↓↓↓

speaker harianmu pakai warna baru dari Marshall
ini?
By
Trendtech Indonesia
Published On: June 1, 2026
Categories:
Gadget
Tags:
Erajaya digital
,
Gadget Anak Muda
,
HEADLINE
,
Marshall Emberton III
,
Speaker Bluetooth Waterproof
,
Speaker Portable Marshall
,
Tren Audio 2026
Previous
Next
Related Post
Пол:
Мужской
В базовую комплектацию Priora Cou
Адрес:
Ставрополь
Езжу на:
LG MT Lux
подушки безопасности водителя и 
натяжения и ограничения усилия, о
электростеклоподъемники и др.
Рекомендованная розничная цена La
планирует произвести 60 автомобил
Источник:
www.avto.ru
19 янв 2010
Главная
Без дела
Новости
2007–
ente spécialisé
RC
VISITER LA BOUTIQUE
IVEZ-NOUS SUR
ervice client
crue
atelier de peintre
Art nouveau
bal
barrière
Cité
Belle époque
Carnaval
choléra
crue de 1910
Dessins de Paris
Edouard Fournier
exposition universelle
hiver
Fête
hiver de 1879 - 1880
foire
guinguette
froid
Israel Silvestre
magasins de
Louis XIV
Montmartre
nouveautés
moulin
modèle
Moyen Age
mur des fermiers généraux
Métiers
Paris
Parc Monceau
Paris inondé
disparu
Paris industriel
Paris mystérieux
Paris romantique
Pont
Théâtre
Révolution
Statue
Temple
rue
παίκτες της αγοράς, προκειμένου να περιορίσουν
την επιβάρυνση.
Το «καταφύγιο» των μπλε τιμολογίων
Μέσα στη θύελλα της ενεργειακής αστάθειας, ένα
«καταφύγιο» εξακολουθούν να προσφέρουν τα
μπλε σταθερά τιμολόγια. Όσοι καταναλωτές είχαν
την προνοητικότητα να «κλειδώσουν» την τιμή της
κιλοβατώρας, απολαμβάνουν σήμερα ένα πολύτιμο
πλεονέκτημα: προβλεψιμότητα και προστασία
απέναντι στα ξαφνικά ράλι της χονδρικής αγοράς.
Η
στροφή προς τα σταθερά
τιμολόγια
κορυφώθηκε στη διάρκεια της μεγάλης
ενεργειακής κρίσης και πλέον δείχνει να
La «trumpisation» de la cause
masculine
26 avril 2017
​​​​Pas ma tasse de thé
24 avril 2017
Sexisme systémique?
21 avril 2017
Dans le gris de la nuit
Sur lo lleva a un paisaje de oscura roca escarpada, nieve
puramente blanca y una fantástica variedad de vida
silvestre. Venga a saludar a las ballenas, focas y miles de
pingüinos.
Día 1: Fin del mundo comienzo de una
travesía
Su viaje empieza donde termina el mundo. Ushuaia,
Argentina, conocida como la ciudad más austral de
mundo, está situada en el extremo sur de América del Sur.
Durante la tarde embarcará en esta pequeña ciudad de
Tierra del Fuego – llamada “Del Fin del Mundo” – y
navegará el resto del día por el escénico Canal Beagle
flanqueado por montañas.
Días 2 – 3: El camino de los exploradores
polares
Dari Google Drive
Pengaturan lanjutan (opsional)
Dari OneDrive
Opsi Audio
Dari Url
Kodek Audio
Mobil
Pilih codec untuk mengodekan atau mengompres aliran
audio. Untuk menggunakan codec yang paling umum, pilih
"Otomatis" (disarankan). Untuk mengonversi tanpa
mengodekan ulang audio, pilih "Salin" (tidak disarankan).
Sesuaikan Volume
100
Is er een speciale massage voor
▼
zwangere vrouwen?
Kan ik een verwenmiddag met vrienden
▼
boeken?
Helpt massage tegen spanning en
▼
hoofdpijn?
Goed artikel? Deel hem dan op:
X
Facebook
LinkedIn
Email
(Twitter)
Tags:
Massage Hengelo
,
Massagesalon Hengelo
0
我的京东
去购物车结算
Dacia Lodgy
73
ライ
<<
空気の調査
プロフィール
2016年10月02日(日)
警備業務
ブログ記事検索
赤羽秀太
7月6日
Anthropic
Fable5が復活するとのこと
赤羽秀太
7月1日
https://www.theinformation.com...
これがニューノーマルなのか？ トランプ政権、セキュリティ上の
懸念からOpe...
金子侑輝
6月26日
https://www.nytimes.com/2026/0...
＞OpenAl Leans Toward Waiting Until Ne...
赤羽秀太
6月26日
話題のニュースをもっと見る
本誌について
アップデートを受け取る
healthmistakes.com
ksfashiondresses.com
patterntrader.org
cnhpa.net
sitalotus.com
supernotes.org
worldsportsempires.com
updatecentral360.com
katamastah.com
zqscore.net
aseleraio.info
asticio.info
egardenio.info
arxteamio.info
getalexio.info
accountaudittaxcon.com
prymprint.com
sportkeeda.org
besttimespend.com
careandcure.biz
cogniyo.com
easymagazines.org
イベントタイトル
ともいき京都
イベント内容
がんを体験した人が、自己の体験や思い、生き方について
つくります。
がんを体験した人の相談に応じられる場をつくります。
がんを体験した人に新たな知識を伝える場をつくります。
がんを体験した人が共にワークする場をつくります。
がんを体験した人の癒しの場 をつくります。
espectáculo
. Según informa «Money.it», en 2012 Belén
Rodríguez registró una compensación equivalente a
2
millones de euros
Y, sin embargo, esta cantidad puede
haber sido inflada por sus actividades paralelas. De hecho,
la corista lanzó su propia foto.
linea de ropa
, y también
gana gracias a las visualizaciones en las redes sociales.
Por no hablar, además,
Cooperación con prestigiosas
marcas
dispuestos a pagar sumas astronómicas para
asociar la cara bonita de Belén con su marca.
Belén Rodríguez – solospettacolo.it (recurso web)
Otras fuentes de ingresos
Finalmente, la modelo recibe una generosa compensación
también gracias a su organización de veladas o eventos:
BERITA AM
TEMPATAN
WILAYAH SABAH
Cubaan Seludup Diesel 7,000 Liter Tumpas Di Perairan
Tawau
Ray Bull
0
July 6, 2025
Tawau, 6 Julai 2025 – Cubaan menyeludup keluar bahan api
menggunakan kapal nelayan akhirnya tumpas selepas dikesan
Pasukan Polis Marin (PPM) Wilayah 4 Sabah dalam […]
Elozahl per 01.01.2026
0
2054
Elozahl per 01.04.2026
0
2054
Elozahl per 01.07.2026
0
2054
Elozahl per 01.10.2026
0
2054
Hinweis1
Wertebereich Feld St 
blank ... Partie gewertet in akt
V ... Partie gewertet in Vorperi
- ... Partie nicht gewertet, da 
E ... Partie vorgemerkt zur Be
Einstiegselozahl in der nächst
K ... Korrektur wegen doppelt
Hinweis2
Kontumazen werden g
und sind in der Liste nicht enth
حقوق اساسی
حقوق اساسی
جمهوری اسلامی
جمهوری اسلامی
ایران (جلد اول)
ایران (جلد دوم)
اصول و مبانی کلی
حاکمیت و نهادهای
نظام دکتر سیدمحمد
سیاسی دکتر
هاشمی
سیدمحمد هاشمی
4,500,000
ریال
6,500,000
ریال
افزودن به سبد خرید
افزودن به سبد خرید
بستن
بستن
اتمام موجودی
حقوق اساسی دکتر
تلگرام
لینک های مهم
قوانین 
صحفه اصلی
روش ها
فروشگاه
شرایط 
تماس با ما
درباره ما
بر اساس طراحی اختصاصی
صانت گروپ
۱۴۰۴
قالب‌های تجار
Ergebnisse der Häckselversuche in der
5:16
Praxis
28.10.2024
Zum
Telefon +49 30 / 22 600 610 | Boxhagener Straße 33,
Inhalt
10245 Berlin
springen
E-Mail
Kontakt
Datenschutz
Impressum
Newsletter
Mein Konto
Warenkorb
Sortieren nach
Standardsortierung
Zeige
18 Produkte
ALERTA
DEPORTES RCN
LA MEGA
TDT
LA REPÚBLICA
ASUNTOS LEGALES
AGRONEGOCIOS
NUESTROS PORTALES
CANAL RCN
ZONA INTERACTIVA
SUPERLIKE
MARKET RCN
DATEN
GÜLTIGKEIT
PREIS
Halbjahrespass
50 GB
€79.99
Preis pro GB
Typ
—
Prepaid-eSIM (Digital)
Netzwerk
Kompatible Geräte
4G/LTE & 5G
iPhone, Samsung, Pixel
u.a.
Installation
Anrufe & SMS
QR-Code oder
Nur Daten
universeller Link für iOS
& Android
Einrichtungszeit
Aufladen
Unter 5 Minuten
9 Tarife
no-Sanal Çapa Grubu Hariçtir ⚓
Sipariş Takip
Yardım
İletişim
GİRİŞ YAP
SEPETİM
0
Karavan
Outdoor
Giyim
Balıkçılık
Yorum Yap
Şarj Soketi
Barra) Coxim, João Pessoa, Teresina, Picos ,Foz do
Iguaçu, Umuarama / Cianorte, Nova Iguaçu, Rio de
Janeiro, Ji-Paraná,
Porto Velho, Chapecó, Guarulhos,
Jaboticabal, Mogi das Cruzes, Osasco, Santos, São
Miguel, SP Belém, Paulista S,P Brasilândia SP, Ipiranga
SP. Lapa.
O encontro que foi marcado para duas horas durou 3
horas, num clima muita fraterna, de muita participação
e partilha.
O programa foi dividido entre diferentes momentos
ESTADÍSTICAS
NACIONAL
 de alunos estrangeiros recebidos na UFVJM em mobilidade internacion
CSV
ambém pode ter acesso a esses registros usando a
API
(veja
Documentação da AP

↑↑↑

◆ Brief
Transcribe the lines above between the line holding "Elozahl per 01.04.2026" and the line holding "Barra) Coxim, João", inclusive, exactly as they stand and with nothing added.

◆ Output of the task
Elozahl per 01.04.2026
0
2054
Elozahl per 01.07.2026
0
2054
Elozahl per 01.10.2026
0
2054
Hinweis1
Wertebereich Feld St 
blank ... Partie gewertet in akt
V ... Partie gewertet in Vorperi
- ... Partie nicht gewertet, da 
E ... Partie vorgemerkt zur Be
Einstiegselozahl in der nächst
K ... Korrektur wegen doppelt
Hinweis2
Kontumazen werden g
und sind in der Liste nicht enth
حقوق اساسی
حقوق اساسی
جمهوری اسلامی
جمهوری اسلامی
ایران (جلد اول)
ایران (جلد دوم)
اصول و مبانی کلی
حاکمیت و نهادهای
نظام دکتر سیدمحمد
سیاسی دکتر
هاشمی
سیدمحمد هاشمی
4,500,000
ریال
6,500,000
ریال
افزودن به سبد خرید
افزودن به سبد خرید
بستن
بستن
اتمام موجودی
حقوق اساسی دکتر
تلگرام
لینک های مهم
قوانین 
صحفه اصلی
روش ها
فروشگاه
شرایط 
تماس با ما
درباره ما
بر اساس طراحی اختصاصی
صانت گروپ
۱۴۰۴
قالب‌های تجار
Ergebnisse der Häckselversuche in der
5:16
Praxis
28.10.2024
Zum
Telefon +49 30 / 22 600 610 | Boxhagener Straße 33,
Inhalt
10245 Berlin
springen
E-Mail
Kontakt
Datenschutz
Impressum
Newsletter
Mein Konto
Warenkorb
Sortieren nach
Standardsortierung
Zeige
18 Produkte
ALERTA
DEPORTES RCN
LA MEGA
TDT
LA REPÚBLICA
ASUNTOS LEGALES
AGRONEGOCIOS
NUESTROS PORTALES
CANAL RCN
ZONA INTERACTIVA
SUPERLIKE
MARKET RCN
DATEN
GÜLTIGKEIT
PREIS
Halbjahrespass
50 GB
€79.99
Preis pro GB
Typ
—
Prepaid-eSIM (Digital)
Netzwerk
Kompatible Geräte
4G/LTE & 5G
iPhone, Samsung, Pixel
u.a.
Installation
Anrufe & SMS
QR-Code oder
Nur Daten
universeller Link für iOS
& Android
Einrichtungszeit
Aufladen
Unter 5 Minuten
9 Tarife
no-Sanal Çapa Grubu Hariçtir ⚓
Sipariş Takip
Yardım
İletişim
GİRİŞ YAP
SEPETİM
0
Karavan
Outdoor
Giyim
Balıkçılık
Yorum Yap
Şarj Soketi
Barra) Coxim, João Pessoa, Teresina, Picos ,Foz do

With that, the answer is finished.